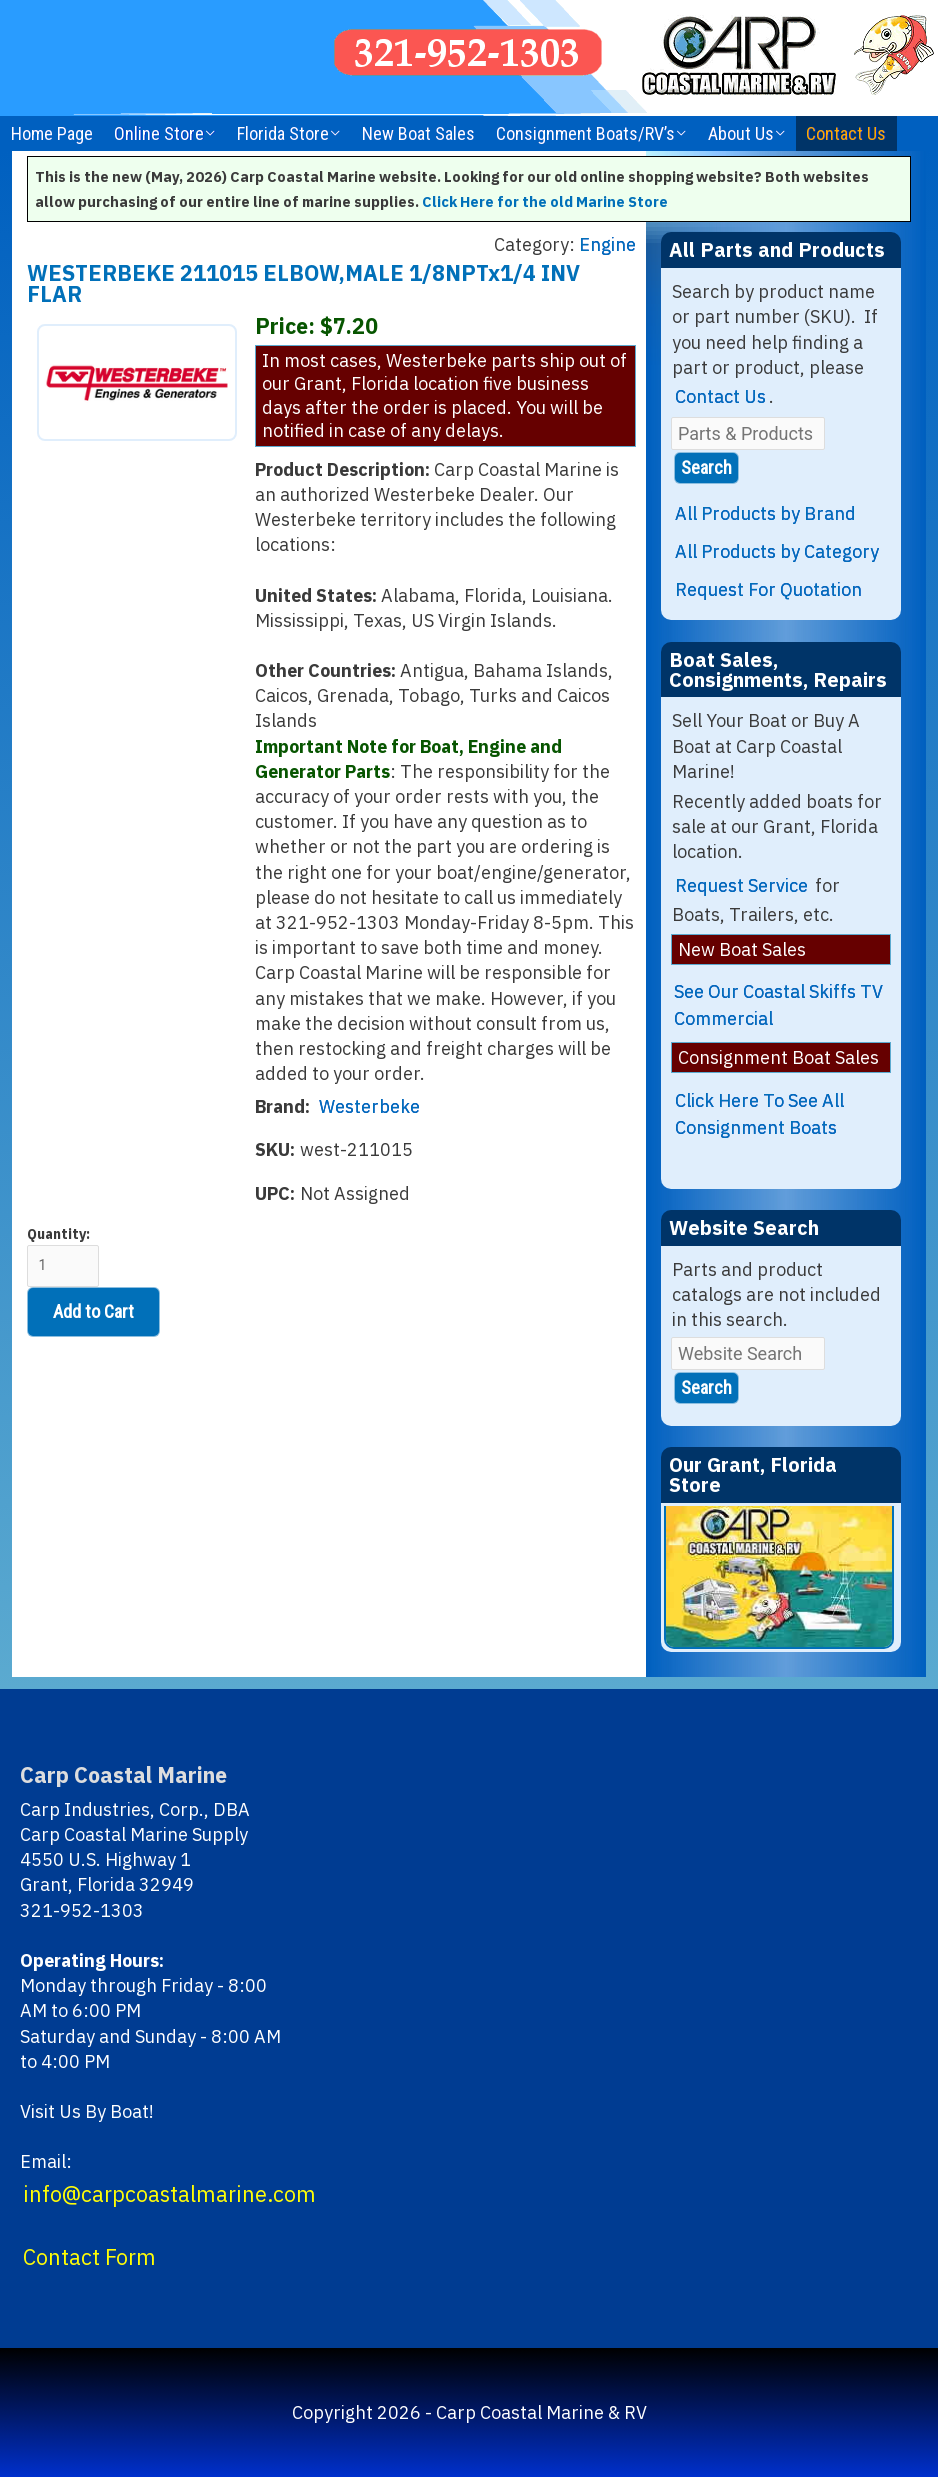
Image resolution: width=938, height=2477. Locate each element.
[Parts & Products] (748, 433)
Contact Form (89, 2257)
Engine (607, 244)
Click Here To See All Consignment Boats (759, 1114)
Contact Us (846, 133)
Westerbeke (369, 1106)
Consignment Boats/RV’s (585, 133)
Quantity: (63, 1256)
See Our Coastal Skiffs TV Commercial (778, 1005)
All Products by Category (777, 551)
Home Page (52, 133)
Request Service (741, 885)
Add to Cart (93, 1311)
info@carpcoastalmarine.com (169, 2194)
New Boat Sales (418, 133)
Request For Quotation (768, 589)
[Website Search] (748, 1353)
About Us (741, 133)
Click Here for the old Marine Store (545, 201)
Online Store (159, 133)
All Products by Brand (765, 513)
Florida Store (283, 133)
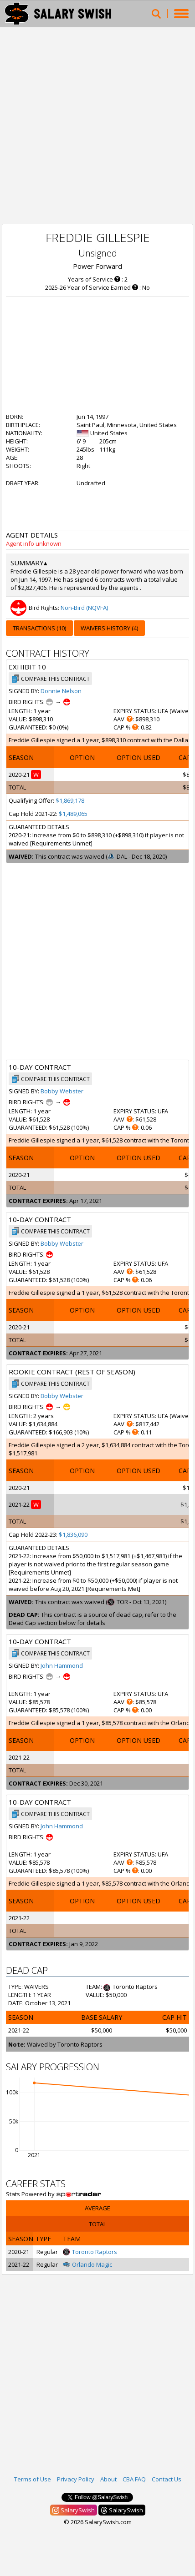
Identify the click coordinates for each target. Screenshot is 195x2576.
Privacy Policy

※

- _EXERCISE DETAILS_
Please return exactly, and only, the lines from the one containing "Home Page (52, 133)" through the end of the records, with both end lines kept and every picture dropped.

- _FINISHED TASK_
Home Page (52, 133)
Request Service (741, 885)
Add to Cart (93, 1311)
info@carpcoastalmarine.com (169, 2194)
New Boat Sales (418, 133)
Request For Quotation (768, 589)
[Website Search] (748, 1353)
About Us (741, 133)
Click Here for the old Marine Store (545, 201)
Online Store (159, 133)
All Products by Brand (765, 513)
Florida Store (283, 133)
Identify the click coordinates for each target. Screenshot is 195x2576.
Privacy Policy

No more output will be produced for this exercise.